AI Learns Chess In Just Three Days, Now Plays Equivalent To International Grandmaster Level

Many humans never learned to play chess in their lifetime but an artificial intelligent (AI) machine nicknamed Giraffe learned to play the game in just three days.

The machine did not just teach itself how to play chess, it has also excelled in the game it is now better than most humans. It even managed to get up to the International Master level in just a span of 72 hours.

Computer programs that can compete and beat chess champions is not new but what makes the new program different is that it uses an artificial "neural network" that mimics the human brain and adapts over time.

Matthew Lai, a student at the Imperial College London, who developed the new chess AI, said that he developed the program by combining human efficiency and processing power.

Instead of studying millions of possible moves simultaneously just like IBM's Deep Blue, which beat chess champions Garry Kasparov in 1997, the Giraffe AI "thinks" intuitively using a strategy that involves automatic feature extraction and recognition of patterns.

Giraffe assesses a chess move in three stages. It initially checks whose turn it is to make the move and what pieces are currently available.

It then evaluates the state of the board figuring out the locations of each of the pieces. For the final step, the AI considers the moves that its pieces can make relying on millions of programmed scenarios that it has tried and tested itself earlier.

The machine, in effect, learns which of the moves work and which do not as it plays along just as human players learn the game.

Giraffe, however, proved to be a fast learner.
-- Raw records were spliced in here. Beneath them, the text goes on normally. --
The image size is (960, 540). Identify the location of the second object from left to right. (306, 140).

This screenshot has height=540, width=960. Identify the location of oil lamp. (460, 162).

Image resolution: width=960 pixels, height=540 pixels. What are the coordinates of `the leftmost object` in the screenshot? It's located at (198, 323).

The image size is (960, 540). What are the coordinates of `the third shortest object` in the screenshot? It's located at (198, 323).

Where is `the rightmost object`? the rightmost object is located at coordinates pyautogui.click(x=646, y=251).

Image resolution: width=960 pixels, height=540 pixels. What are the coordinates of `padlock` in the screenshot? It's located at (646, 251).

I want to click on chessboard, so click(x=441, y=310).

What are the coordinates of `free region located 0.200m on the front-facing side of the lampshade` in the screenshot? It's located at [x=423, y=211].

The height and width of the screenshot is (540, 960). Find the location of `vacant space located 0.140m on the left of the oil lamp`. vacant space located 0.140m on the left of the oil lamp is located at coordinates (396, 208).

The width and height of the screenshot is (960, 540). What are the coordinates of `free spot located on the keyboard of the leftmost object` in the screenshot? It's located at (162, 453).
After spending only three days playing against itself, it reached a rating equivalent to that of an international chess grandmaster, or the top 2.2 percent of the chess players.
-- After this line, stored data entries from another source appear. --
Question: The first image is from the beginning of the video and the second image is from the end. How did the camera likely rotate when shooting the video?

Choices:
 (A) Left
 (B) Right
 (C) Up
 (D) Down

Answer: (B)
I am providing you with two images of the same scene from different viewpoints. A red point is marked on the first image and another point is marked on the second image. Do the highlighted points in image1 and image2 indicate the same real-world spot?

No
"Unlike most chess engines in existence today, Giraffe derives its playing strength not from being able to see very far ahead, but from being able to evaluate tricky positions accurately, and understanding complicated positional concepts that are intuitive to humans, but have been elusive to chess engines for a long time," Lai wrote in his report on the program.

Lai said acknowledged that his program is not as good as the most sophisticated chess-playing software in the world but he said that his program can be applied to other board games and that it could learn well enough to beat human opponents.